Astronomers say they’ve learned more about the first known object to enter our solar system from deep space, including its size and colour.
New data from the European Southern Observatory’s telescopes and others around the world have revealed that the asteroid — spotted last month, already speeding away from the sun — is rocky, cigar-shaped and about 400 metres long.
It’s believed the interstellar interloper could be one tenth as wide as it is long.
The researchers were even able to determine its colour: it has a reddish hue.
The discovery was an exciting one for the astronomical community as it was the first recorded visitor from beyond our solar system.
“For decades we’ve theorized that such interstellar objects are out there, and now — for the first time — we have direct evidence they exist,” said Thomas Zurbuchen, associate administrator for NASA’s Science Mission Directorate in a statement about the new findings published Monday in the journal Nature.
The object was discovered by Canadian astronomer Robert Weryk at the University of Hawaii Institute for Astronomy.

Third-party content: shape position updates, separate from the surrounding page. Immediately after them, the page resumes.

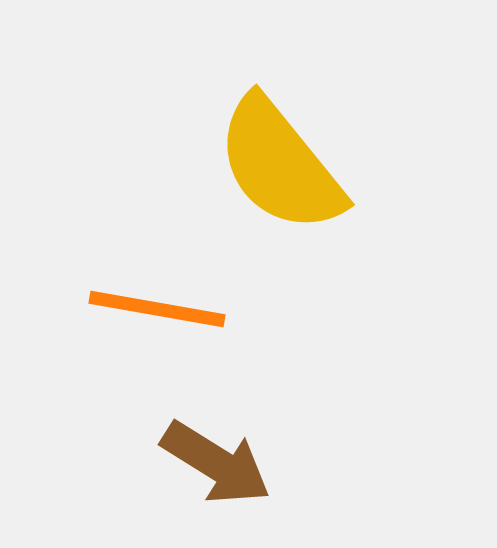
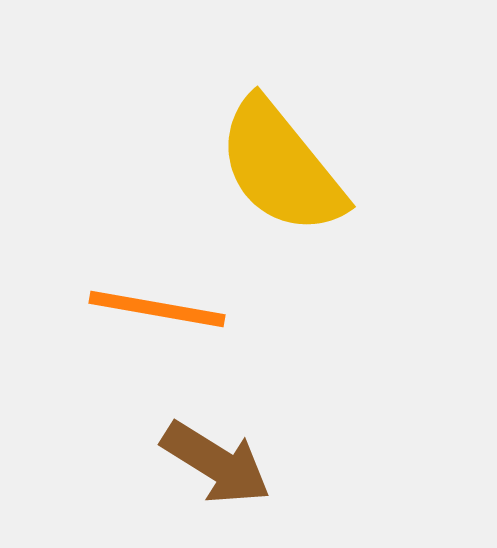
yellow semicircle: moved 1 px right, 2 px down
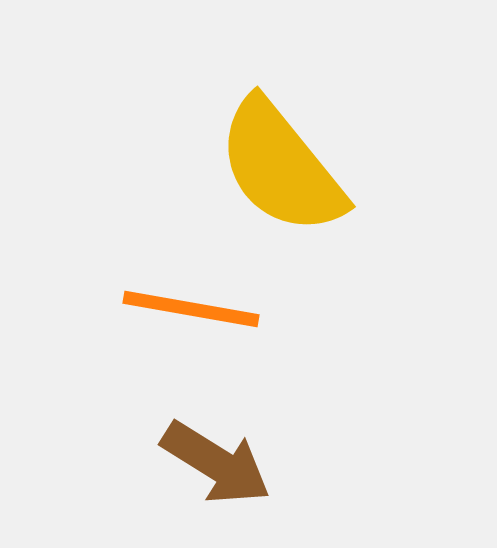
orange line: moved 34 px right
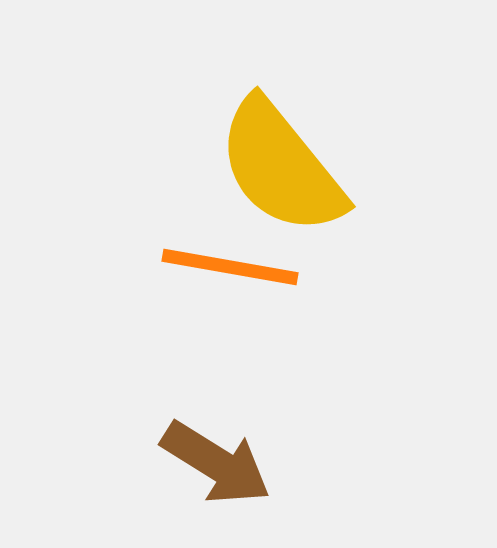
orange line: moved 39 px right, 42 px up
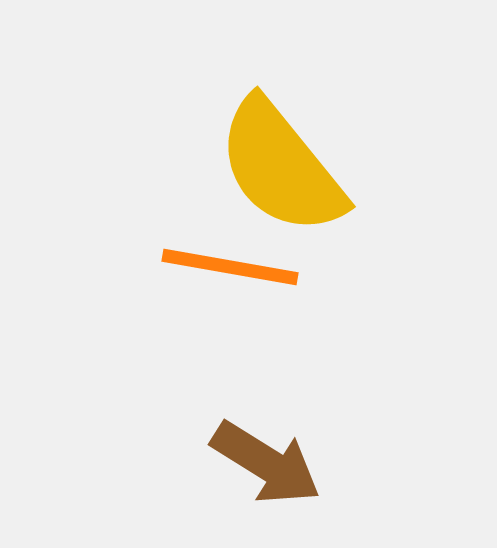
brown arrow: moved 50 px right
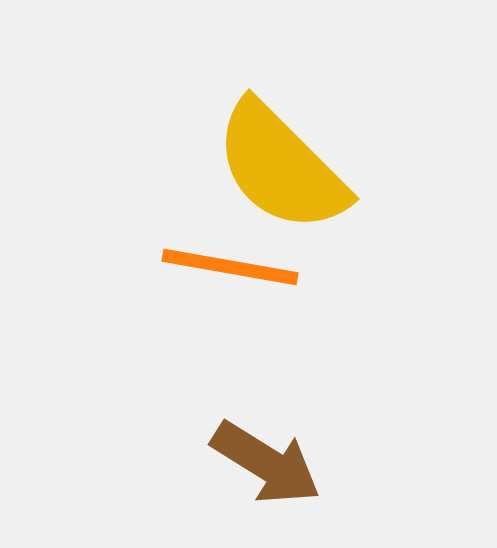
yellow semicircle: rotated 6 degrees counterclockwise
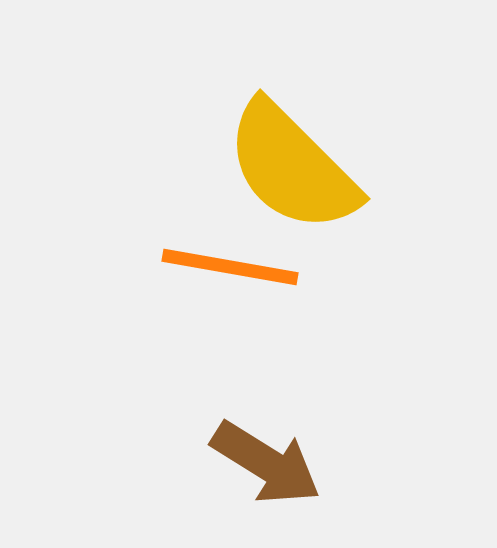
yellow semicircle: moved 11 px right
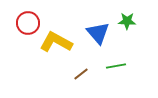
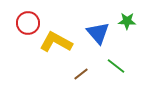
green line: rotated 48 degrees clockwise
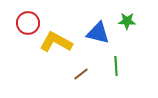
blue triangle: rotated 35 degrees counterclockwise
green line: rotated 48 degrees clockwise
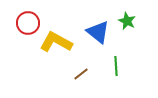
green star: rotated 24 degrees clockwise
blue triangle: moved 1 px up; rotated 25 degrees clockwise
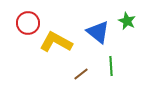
green line: moved 5 px left
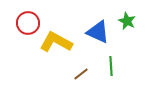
blue triangle: rotated 15 degrees counterclockwise
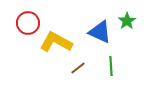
green star: rotated 12 degrees clockwise
blue triangle: moved 2 px right
brown line: moved 3 px left, 6 px up
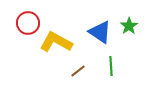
green star: moved 2 px right, 5 px down
blue triangle: rotated 10 degrees clockwise
brown line: moved 3 px down
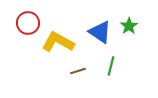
yellow L-shape: moved 2 px right
green line: rotated 18 degrees clockwise
brown line: rotated 21 degrees clockwise
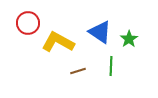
green star: moved 13 px down
green line: rotated 12 degrees counterclockwise
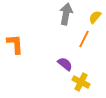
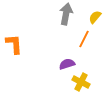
orange L-shape: moved 1 px left
purple semicircle: moved 2 px right; rotated 56 degrees counterclockwise
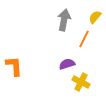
gray arrow: moved 2 px left, 6 px down
orange L-shape: moved 22 px down
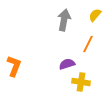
yellow semicircle: moved 2 px up
orange line: moved 4 px right, 5 px down
orange L-shape: rotated 25 degrees clockwise
yellow cross: rotated 18 degrees counterclockwise
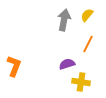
yellow semicircle: moved 8 px left
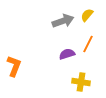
gray arrow: moved 1 px left, 1 px down; rotated 60 degrees clockwise
purple semicircle: moved 10 px up
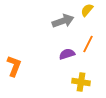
yellow semicircle: moved 5 px up
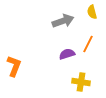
yellow semicircle: moved 5 px right, 2 px down; rotated 56 degrees counterclockwise
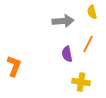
gray arrow: rotated 15 degrees clockwise
purple semicircle: rotated 84 degrees counterclockwise
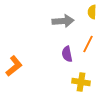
yellow semicircle: rotated 16 degrees clockwise
orange L-shape: rotated 30 degrees clockwise
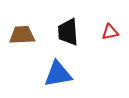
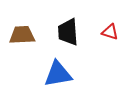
red triangle: rotated 30 degrees clockwise
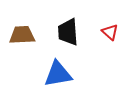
red triangle: rotated 24 degrees clockwise
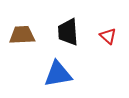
red triangle: moved 2 px left, 4 px down
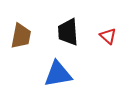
brown trapezoid: moved 1 px left, 1 px down; rotated 104 degrees clockwise
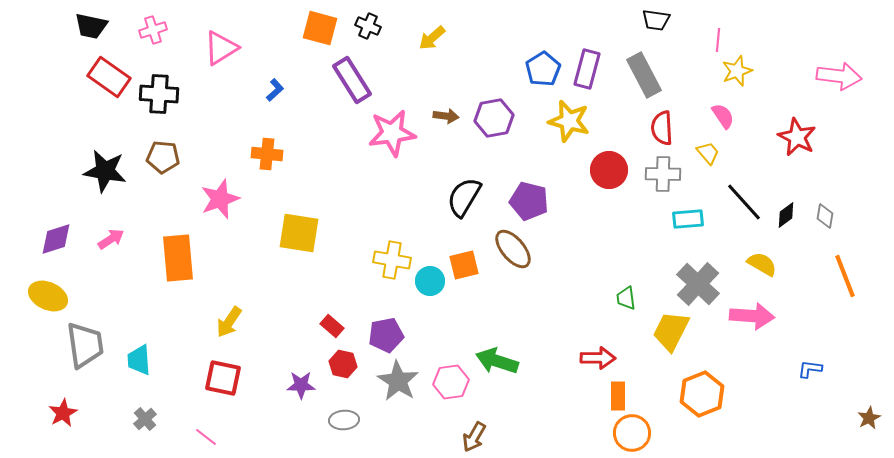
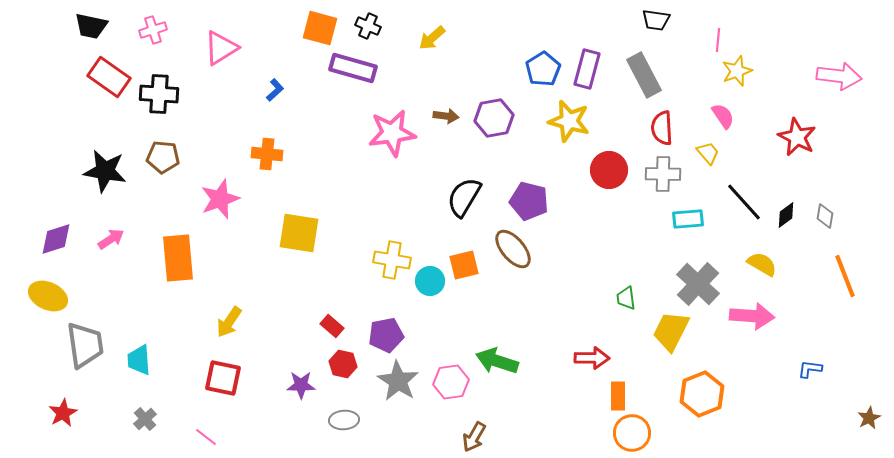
purple rectangle at (352, 80): moved 1 px right, 12 px up; rotated 42 degrees counterclockwise
red arrow at (598, 358): moved 6 px left
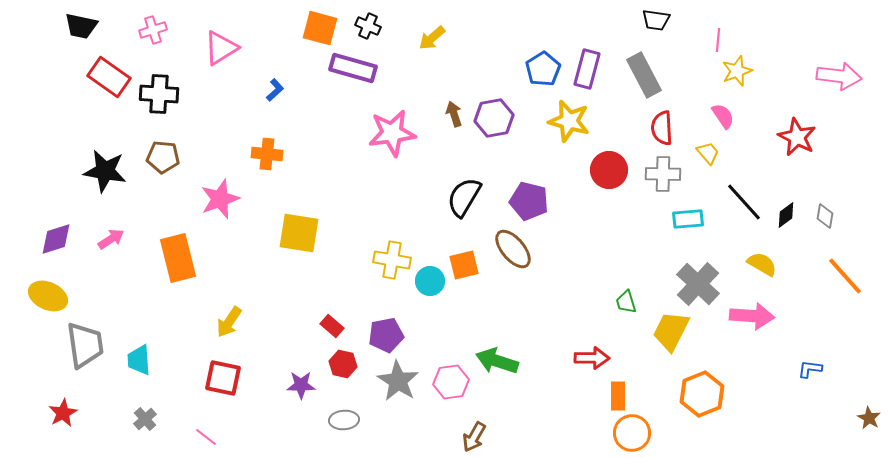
black trapezoid at (91, 26): moved 10 px left
brown arrow at (446, 116): moved 8 px right, 2 px up; rotated 115 degrees counterclockwise
orange rectangle at (178, 258): rotated 9 degrees counterclockwise
orange line at (845, 276): rotated 21 degrees counterclockwise
green trapezoid at (626, 298): moved 4 px down; rotated 10 degrees counterclockwise
brown star at (869, 418): rotated 15 degrees counterclockwise
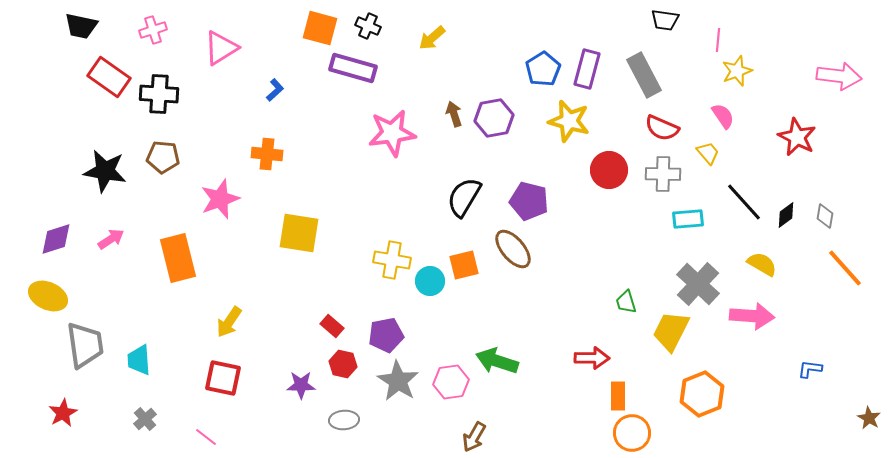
black trapezoid at (656, 20): moved 9 px right
red semicircle at (662, 128): rotated 64 degrees counterclockwise
orange line at (845, 276): moved 8 px up
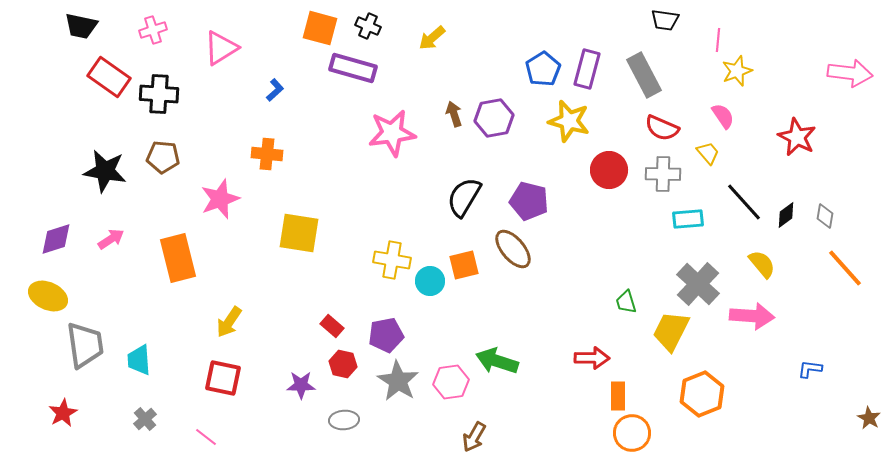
pink arrow at (839, 76): moved 11 px right, 3 px up
yellow semicircle at (762, 264): rotated 20 degrees clockwise
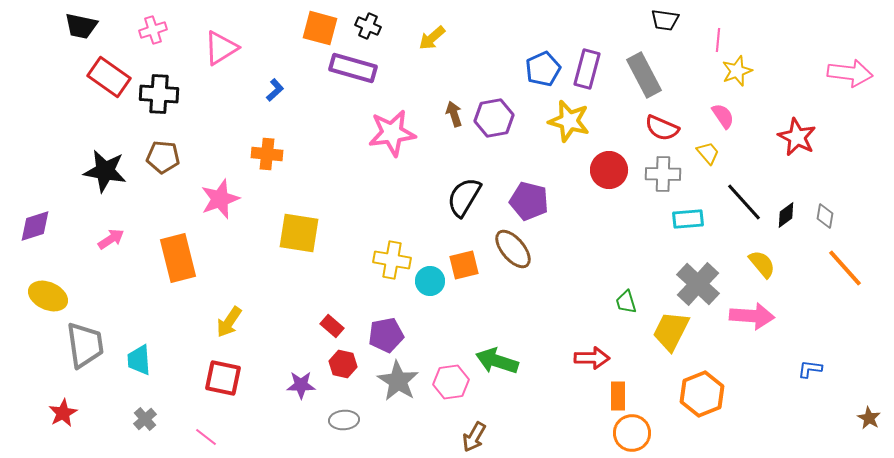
blue pentagon at (543, 69): rotated 8 degrees clockwise
purple diamond at (56, 239): moved 21 px left, 13 px up
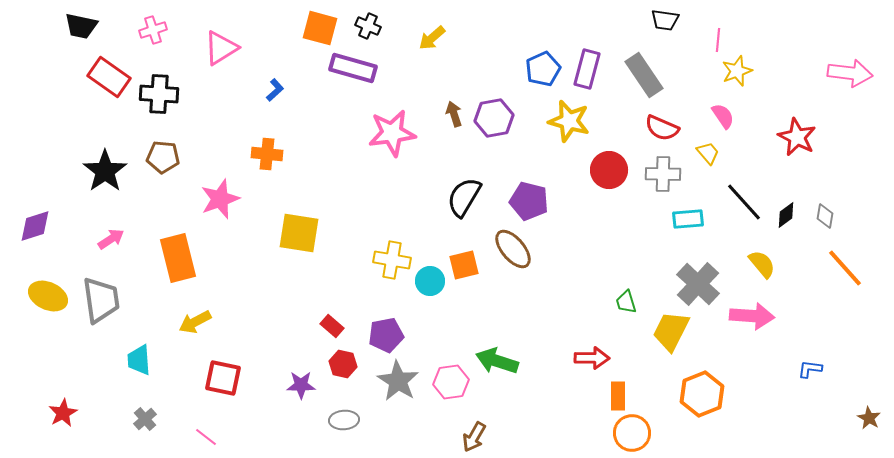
gray rectangle at (644, 75): rotated 6 degrees counterclockwise
black star at (105, 171): rotated 27 degrees clockwise
yellow arrow at (229, 322): moved 34 px left; rotated 28 degrees clockwise
gray trapezoid at (85, 345): moved 16 px right, 45 px up
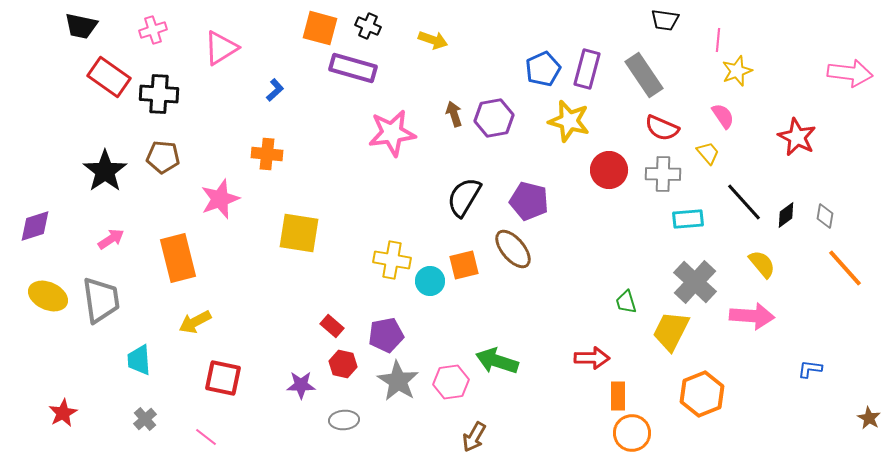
yellow arrow at (432, 38): moved 1 px right, 2 px down; rotated 120 degrees counterclockwise
gray cross at (698, 284): moved 3 px left, 2 px up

He came across the image that was taken as part of the Pan-STARRS survey, which is looking for near-Earth objects.
Initially it was believed that it came from within our solar system, but a look back at an image from the night before in the same general area revealed a trajectory that took the asteroid far outside our solar system, originating in the direction of the star Vega. (Though because the stars are moving, Vega wouldn’t have been there when the asteroid started its journey).
The object, named 1I/2017 U1 — or “Oumuamua” a Hawaiian word for scout or messenger from the distant past — varies in brightness by a factor of 10. It’s believed that this is caused as it rotates on its axis once every 7.3 hours. It’s the first time an asteroid has varied so much in brightness. Oumuamua is likely made up of rock and metals, but has no water or ice.
Astronomers are still tracking the asteroid as it travels about 38.3 km/s. It will pass Jupiter’s orbit — though on an inclined plane compared to the orbits of the planets — in May 2018.
“Certainly this is a new type of object. It’ll go a long way to improving our understanding as to how the solar system formed and evolved,” Weryk told CBC News at the time of discovery.
“I’m certainly interested in finding more of these.”